1816 es uno de esos momentos en los que se puede hacer una cata precisa de cómo afectan los desastres naturales globales a las comunidades organizadas, más allá de burdas simplificaciones
La sola evocación de un año sin verano remite a cierta poética del desastre. Un presagio de zozobra, de que algo va a ir rematadamente mal. Pero en 1816, un año sin verano significaba por encima de todo una catástrofe de proporciones desoladoras (la creencia popular recurría al castigo moral a falta de una explicación causal mecánica más aséptica). El 'año sin verano' fue un año sin cosechas –la producción de cereal quedó arrasada casi por completo, lo mismo sucedió con la de vid–, y con legiones de hambrientos por las calles, oleadas migratorias, motines de hambre y fervor religioso (el influjo del racionalismo ilustrado no era tan común como ingenuamente creemos hoy).
Los historiadores que han estudiado el periodo navegan entre la pulcritud de los datos y las habituales acusaciones de determinismo ambiental.

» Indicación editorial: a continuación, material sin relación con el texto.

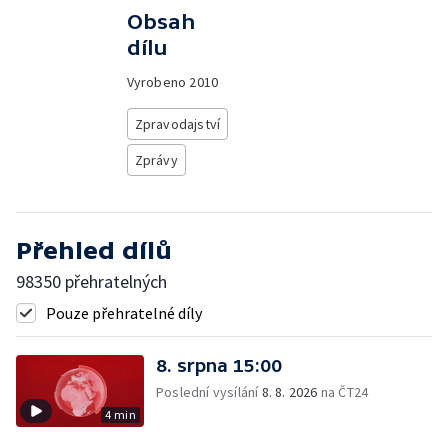
Obsah
dílu
Vyrobeno
2010
Zpravodajství
Zprávy
Přehled dílů
98350 přehratelných
Pouze přehratelné díly
8. srpna 15:00
Poslední vysílání
8. 8. 2026
na ČT24
4 min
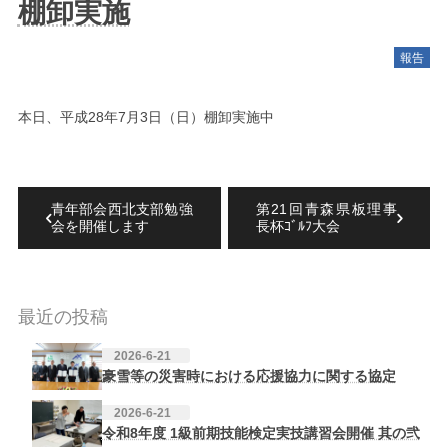
棚卸実施
報告
本日、平成28年7月3日（日）棚卸実施中
青年部会西北支部勉強
第21回青森県板理事
会を開催します
長杯ｺﾞﾙﾌ大会
最近の投稿
2026-6-21
豪雪等の災害時における応援協力に関する協定
2026-6-21
令和8年度 1級前期技能検定実技講習会開催 其の弐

La influencia del clima en el comportamiento de las sociedades humanas y los cambios sociales es un tema espinoso. 1816 es uno de esos momentos en los que se puede hacer una cata precisa de cómo afectan los desastres a las comunidades organizadas, más allá de burdas simplificaciones. "Hemos estudiado multitud de variables", dice Armando Alberola, catedrático de Historia Moderna de la Universidad de Alicante y autor del libro Los cambios climáticos (Editorial Cátedra, 2014), “pero no nos habíamos percatado de la variable atmosférica”.

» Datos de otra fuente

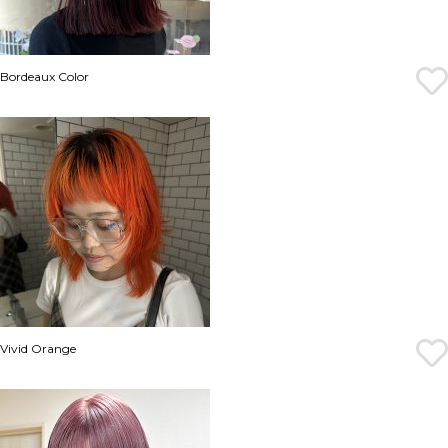
Bordeaux Color
Vivid Orange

Al mismo tiempo que las enfermedades y el hambre devastaron las sociedades, sobre todo las económicamente dependientes de la agricultura, algunos historiadores han percibido justo en aquel año 1816 –y los dos o tres posteriores, que también fueron años de escaseces– un embrión del Estado benefactor. Gillen D'Arcy Wood, profesor de la Universidad de Illinois, asegura en su libro Tambora: la erupción que cambió el mundo (Cambridge University Press, 2014), que el trauma de 1816 sentó las bases para "la reeducación de las élites políticas en la era postnapoleónica en línea con sus responsabilidades humanitarias hacia los ciudadanos".
Los atardeceres de Turner y el nacimiento de Frankenstein
Aunque también afectó al mundo mediterráneo, ha sido la cultura anglosajona la más influida por el 'año sin verano'. Los icónicos atardeceres de los óleos de Turner, con esas veladuras que se creían fruto de un defecto en la vista del pintor, tenían en realidad su origen en la atmósfera turbia producto de la ceniza volcánica del Tambora. El verano-invierno de 1816 fue también la fecha de nacimiento literario de Frankenstein. Mary Shelley comenzó a escribir su novela durante las inusuales vacaciones que pasó, junto con el resto de su camarilla literaria –los Percey Shelley, Lord Byron y Polidori– en una villa a orillas del Lago Leman, en Suiza, uno de los países más afectados por el vertiginoso cambio climático de aquel año.
Otras crónicas, que entremezclan mito e historia, atribuyen a las alteraciones de aquellos meses el nacimiento de la religión mormona y la invención de una especie de protobicicleta que suplía la falta de tracción animal. En 1816 no hubo ninguna revolución, pero el ser humano comprobó, aunque no supiera la causa exacta, lo vulnerable que puede llegar a ser frente a los caprichos de la naturaleza. "A pesar de los avances de hoy, esa vulnerabilidad persiste, aunque ya no quede ni rastro de fatalismo", razona Alberola. El 'año sin verano' fue un poco como el avance de la catástrofe climática global: ¿un año sin invierno?